What was I really giving up? Um… there wasn’t that much going on in my life. Over the last few years, I’d somehow made all this room for a child to fit right into my world. I was ready, even though I didn’t know it.
Not becomming a parent the normal way was freaking me out.
“There isn’t a normal way anymore,” she told me. “And having a partner doesn’t always mean it’s earier to be a parent.”
“I’m not ready to talk about it.” I said. “And besides, I’ll probably meet someone.”
It took another year or so before I was ready to talk about it. And it was terrifying. I had no idea if I’d get what I wanted, things never seemed to work out for me, I thought…. and yet, I had faith. I believed. Thanks to my therapist and Dan and a few others who I knew would support me, I found the courage to figuratively shut my eyes and jump in blindly.
I wanted my baby.
If I had known this little guy was waiting for me… I wouldn’t have had a speck of fear or a second of hesitation.
Wow, I am so happy to have found your blog, and love your positive messages about choosing single motherhood.

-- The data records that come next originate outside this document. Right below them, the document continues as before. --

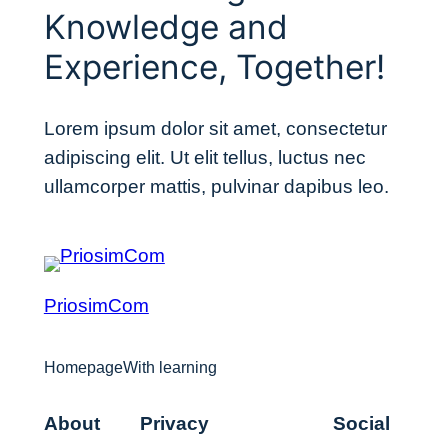
Knowledge and
Experience, Together!
Lorem ipsum dolor sit amet, consectetur
adipiscing elit. Ut elit tellus, luctus nec
ullamcorper mattis, pulvinar dapibus leo.
PriosimCom
HomepageWith learning
About
Privacy
Social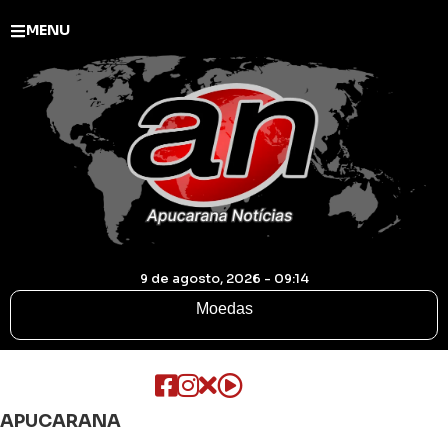
MENU
9 de agosto, 2026 - 09:14
Moedas
APUCARANA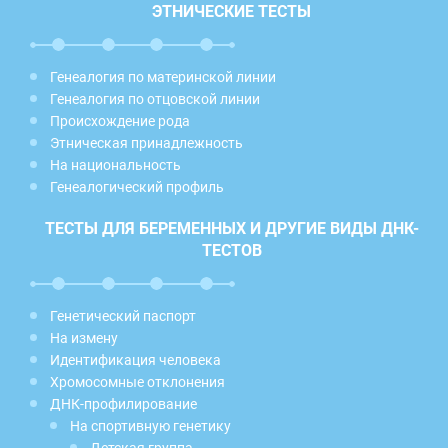
ЭТНИЧЕСКИЕ ТЕСТЫ
Генеалогия по материнской линии
Генеалогия по отцовской линии
Происхождение рода
Этническая принадлежность
На национальность
Генеалогический профиль
ТЕСТЫ ДЛЯ БЕРЕМЕННЫХ И ДРУГИЕ ВИДЫ ДНК-
ТЕСТОВ
Генетический паспорт
На измену
Идентификация человека
Хромосомные отклонения
ДНК-профилирование
На спортивную генетику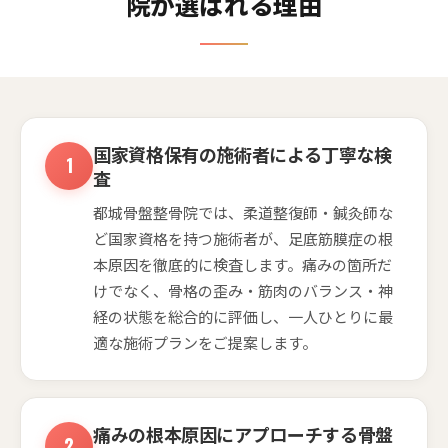
院が選ばれる理由
国家資格保有の施術者による丁寧な検
査
都城骨盤整骨院では、柔道整復師・鍼灸師な
ど国家資格を持つ施術者が、足底筋膜症の根
本原因を徹底的に検査します。痛みの箇所だ
けでなく、骨格の歪み・筋肉のバランス・神
経の状態を総合的に評価し、一人ひとりに最
適な施術プランをご提案します。
痛みの根本原因にアプローチする骨盤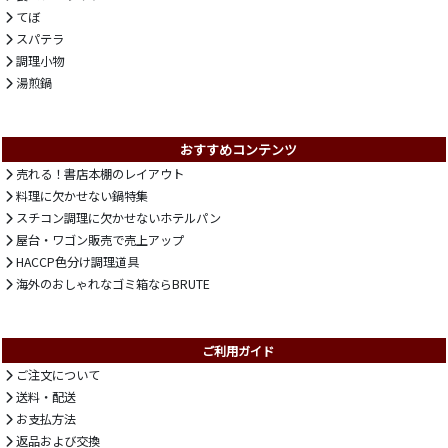
てぼ
スパテラ
調理小物
湯煎鍋
おすすめコンテンツ
売れる！書店本棚のレイアウト
料理に欠かせない鍋特集
スチコン調理に欠かせないホテルパン
屋台・ワゴン販売で売上アップ
HACCP色分け調理道具
海外のおしゃれなゴミ箱ならBRUTE
ご利用ガイド
ご注文について
送料・配送
お支払方法
返品および交換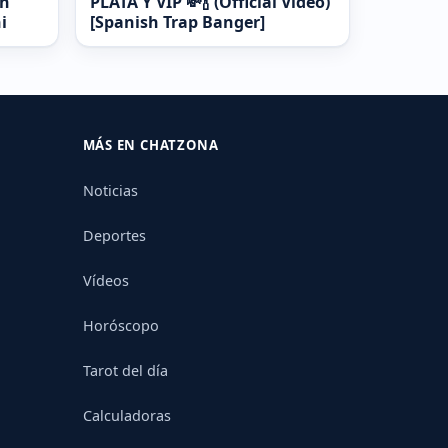
En
PLATA Y VIP 💸🍾 (Official Video)
i
[Spanish Trap Banger]
MÁS EN CHATZONA
Noticias
Deportes
Vídeos
Horóscopo
Tarot del día
Calculadoras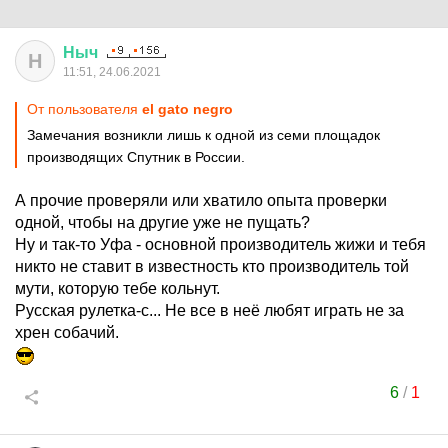
Ныч
Н
11:51, 24.06.2021
От пользователя
el gato negro
Замечания возникли лишь к одной из семи площадок
производящих Спутник в России.
А прочие проверяли или хватило опыта проверки
одной, чтобы на другие уже не пущать?
Ну и так-то Уфа - основной производитель жижи и тебя
никто не ставит в известность кто производитель той
мути, которую тебе кольнут.
Русская рулетка-с... Не все в неё любят играть не за
хрен собачий.
6
/
1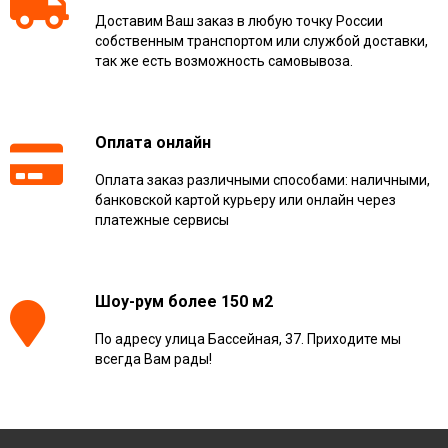
Доставим Ваш заказ в любую точку России
собственным транспортом или службой доставки,
так же есть возможность самовывоза.
Оплата онлайн
Оплата заказ различными способами: наличными,
банковской картой курьеру или онлайн через
платежные сервисы
Шоу-рум более 150 м2
По адресу улица Бассейная, 37. Приходите мы
всегда Вам рады!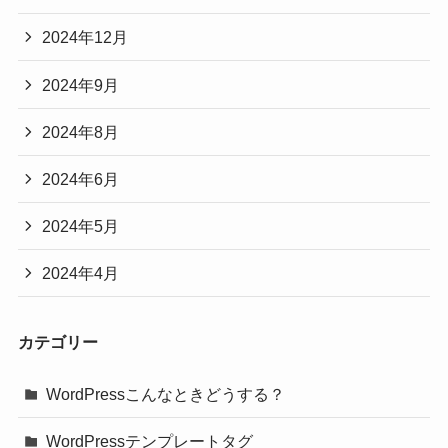
2024年12月
2024年9月
2024年8月
2024年6月
2024年5月
2024年4月
カテゴリー
WordPressこんなときどうする？
WordPressテンプレートタグ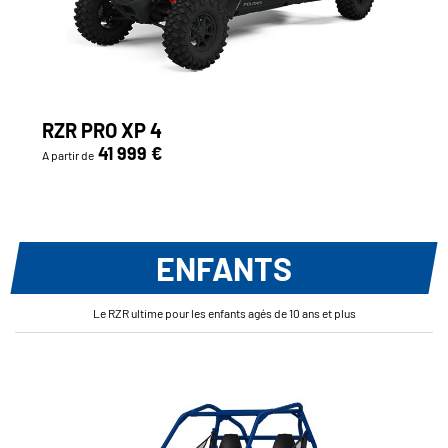
RZR PRO XP 4
41 999 €
A partir de
ENFANTS
Le RZR ultime pour les enfants agés de 10 ans et plus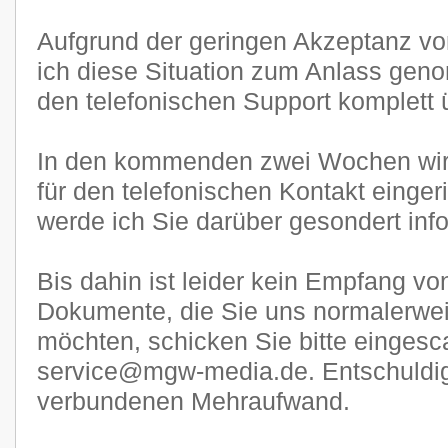
Aufgrund der geringen Akzeptanz 
ich diese Situation zum Anlass gen
den telefonischen Support komplett ü
In den kommenden zwei Wochen wi
für den telefonischen Kontakt eingeri
werde ich Sie darüber gesondert inf
Bis dahin ist leider kein Empfang v
Dokumente, die Sie uns normalerwe
möchten, schicken Sie bitte eingesca
service@mgw-media.de. Entschuldige
verbundenen Mehraufwand.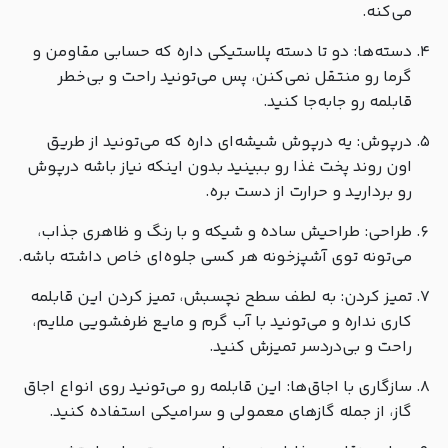
می‌کنه.
دسته‌ها: دو تا دسته پلاستیکی داره که حسابی مقاومن و
گرما رو منتقل نمی‌کنن، پس می‌تونید راحت و بی‌خطر
قابلمه رو جابه‌جا کنید.
درپوش: یه درپوش شیشه‌ای داره که می‌تونید از طریق
اون روند پخت غذا رو ببینید بدون اینکه نیاز باشه درپوش
رو بردارید و حرارت از دست بره.
طراحی: طراحیش ساده و شیکه و با رنگ و ظاهری جذاب،
می‌تونه توی آشپزخونه هر کسی جلوه‌ای خاص داشته باشه.
تمیز کردن: به لطف سطح نچسبش، تمیز کردن این قابلمه
کاری نداره و می‌تونید با آب گرم و مایع ظرفشویی ملایم،
راحت و بی‌دردسر تمیزش کنید.
سازگاری با اجاق‌ها: این قابلمه رو می‌تونید روی انواع اجاق
گاز، از جمله گازهای معمولی و سرامیکی استفاده کنید.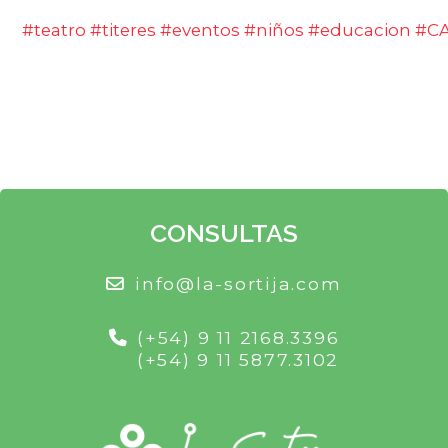
#teatro
#titeres
#eventos
#niños
#educacion
#C
CONSULTAS
info@la-sortija.com
(+54) 9 11 2168.3396
(+54) 9 11 5877.3102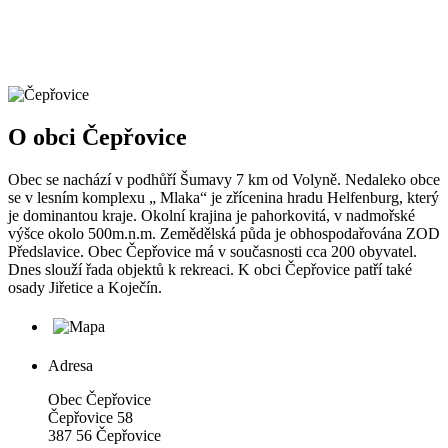
O obci Čepřovice
Obec se nachází v podhůří Šumavy 7 km od Volyně. Nedaleko obce
se v lesním komplexu „ Mlaka“ je zřícenina hradu Helfenburg, který
je dominantou kraje. Okolní krajina je pahorkovitá, v nadmořské
výšce okolo 500m.n.m. Zemědělská půda je obhospodařována ZOD
Předslavice. Obec Čepřovice má v současnosti cca 200 obyvatel.
Dnes slouží řada objektů k rekreaci. K obci Čepřovice patří také
osady Jiřetice a Koječín.
Adresa
Obec Čepřovice
Čepřovice 58
387 56 Čepřovice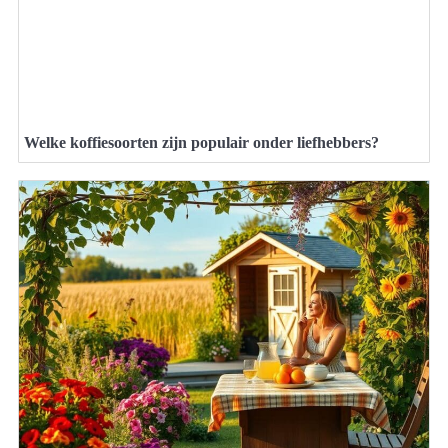
Welke koffiesoorten zijn populair onder liefhebbers?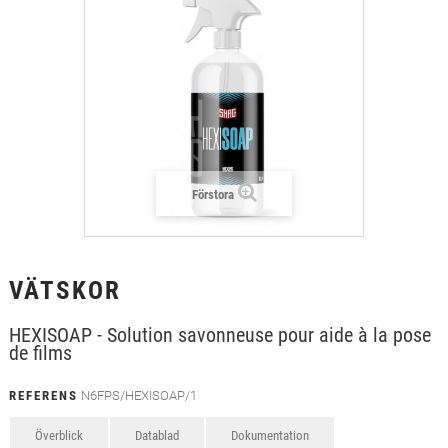
+
TEXTIL
+
SKYDDSFILM
+
VERKTYG & TILLBEHÖR
Förstora
VÄTSKOR
HEXISOAP - Solution savonneuse pour aide à la pose
de films
REFERENS
N6FPS/HEXISOAP/1
Överblick
Datablad
Dokumentation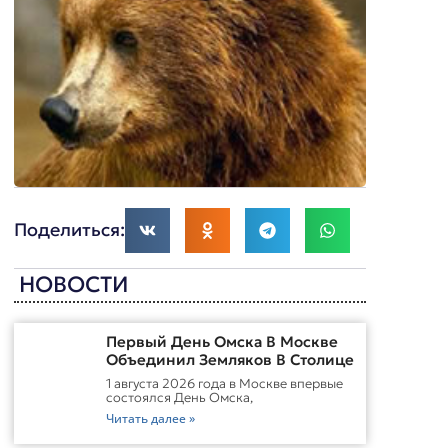
Поделиться:
НОВОСТИ
Первый День Омска В Москве
Объединил Земляков В Столице
1 августа 2026 года в Москве впервые
состоялся День Омска,
Читать далее »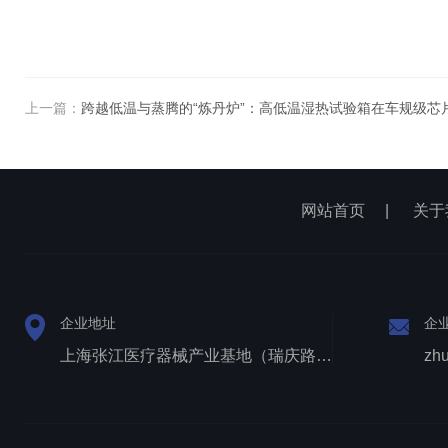
上一篇：
跨越低温与蒸腾的“炼丹炉”：高低温湿热试验箱在车规级芯
网站首页
|
关于
企业地址
企
上海张江医疗器械产业基地（瑞庆路528号）
zh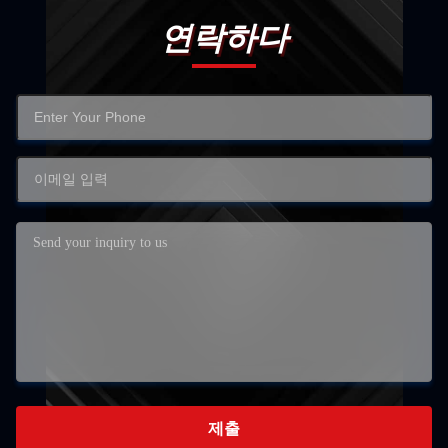
연락하다
제출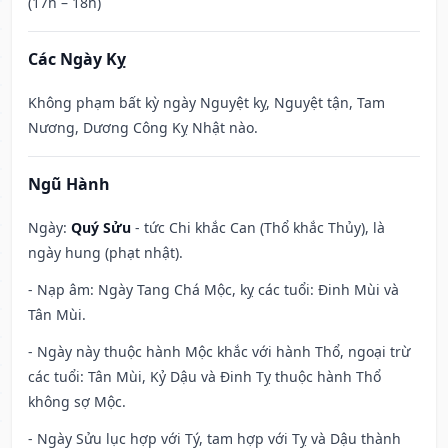
(17h – 18h)
Các Ngày Kỵ
Không phạm bất kỳ ngày Nguyệt kỵ, Nguyệt tận, Tam
Nương, Dương Công Kỵ Nhật nào.
Ngũ Hành
Ngày:
Quý Sửu
- tức Chi khắc Can (Thổ khắc Thủy), là
ngày hung (phạt nhật).
- Nạp âm: Ngày Tang Chá Mộc, kỵ các tuổi: Đinh Mùi và
Tân Mùi.
- Ngày này thuộc hành Mộc khắc với hành Thổ, ngoại trừ
các tuổi: Tân Mùi, Kỷ Dậu và Đinh Tỵ thuộc hành Thổ
không sợ Mộc.
- Ngày Sửu lục hợp với Tý, tam hợp với Tỵ và Dậu thành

Your pre-pregnancy panic sounds like the emotional rollercoaster I also went through at 38/39- that age resistance thing, reality of being single fighting with the fantasy of meeting a man – a husband to be! – when I hadn’t managed it in the previous 20 years of my dating life. I am now also a solo mom. In my case, I got pregnant by accident at age 41 in a short relationship with Mr Wrong, and while he broke up with me and said I shouldn’t keep “it”, I knew I was being given an amazing chance to be a mother. Even though it wasn’t in the fantasy-love-marriage scenario I’d always thought it would be, I wouldn’t change being a mom for anything!
Thank you, Meg! That means so much to me and I love your story. It’s so amazing the way we feel that life is supposed to be a certain way and then we find so much joy from the unexpected. So many of my friends’ 15+year marriages are ending now… it’s so interesting.